From the line containing "Segment anything that" through the last line of the material, copy every line exactly, both ends inclusive; do not copy pictures.

------------------------------------

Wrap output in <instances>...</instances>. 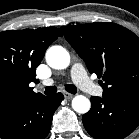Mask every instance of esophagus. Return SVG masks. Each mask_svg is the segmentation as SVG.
<instances>
[{"label":"esophagus","mask_w":139,"mask_h":139,"mask_svg":"<svg viewBox=\"0 0 139 139\" xmlns=\"http://www.w3.org/2000/svg\"><path fill=\"white\" fill-rule=\"evenodd\" d=\"M73 96H74V95L71 94V93H68V92H65V93H64V97H65L66 99H71Z\"/></svg>","instance_id":"34e87169"}]
</instances>
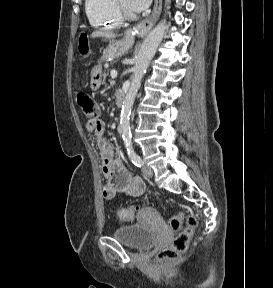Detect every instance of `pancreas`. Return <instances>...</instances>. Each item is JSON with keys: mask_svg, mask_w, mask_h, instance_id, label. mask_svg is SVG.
Instances as JSON below:
<instances>
[{"mask_svg": "<svg viewBox=\"0 0 273 288\" xmlns=\"http://www.w3.org/2000/svg\"><path fill=\"white\" fill-rule=\"evenodd\" d=\"M109 75V71L105 70L104 73L102 74V77H103V81L102 83L105 84V80H106V77Z\"/></svg>", "mask_w": 273, "mask_h": 288, "instance_id": "cf45deb5", "label": "pancreas"}]
</instances>
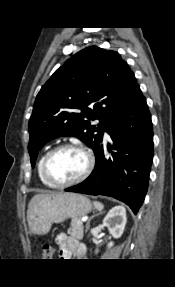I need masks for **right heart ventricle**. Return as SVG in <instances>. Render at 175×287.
Listing matches in <instances>:
<instances>
[{"instance_id": "e07e8e85", "label": "right heart ventricle", "mask_w": 175, "mask_h": 287, "mask_svg": "<svg viewBox=\"0 0 175 287\" xmlns=\"http://www.w3.org/2000/svg\"><path fill=\"white\" fill-rule=\"evenodd\" d=\"M49 150H46L39 158L38 160V163H37V174H38V177H39V180L41 181V183L47 187H51L46 181L45 179L43 178V175H42V165H43V161H44V158L46 156V154L48 153Z\"/></svg>"}]
</instances>
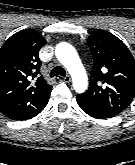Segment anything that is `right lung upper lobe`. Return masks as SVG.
I'll return each instance as SVG.
<instances>
[{
  "label": "right lung upper lobe",
  "instance_id": "1",
  "mask_svg": "<svg viewBox=\"0 0 135 165\" xmlns=\"http://www.w3.org/2000/svg\"><path fill=\"white\" fill-rule=\"evenodd\" d=\"M43 36L25 29L13 34L0 48V111L35 107L49 99L52 86L40 73L38 53Z\"/></svg>",
  "mask_w": 135,
  "mask_h": 165
}]
</instances>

------------------------------------

> _Exercise result_:
Segment anything that is `right lung upper lobe`. Return masks as SVG.
I'll return each instance as SVG.
<instances>
[{
  "label": "right lung upper lobe",
  "instance_id": "1",
  "mask_svg": "<svg viewBox=\"0 0 135 165\" xmlns=\"http://www.w3.org/2000/svg\"><path fill=\"white\" fill-rule=\"evenodd\" d=\"M43 36L25 29L13 34L0 48V111L35 107L49 99L52 86L40 73L38 53Z\"/></svg>",
  "mask_w": 135,
  "mask_h": 165
}]
</instances>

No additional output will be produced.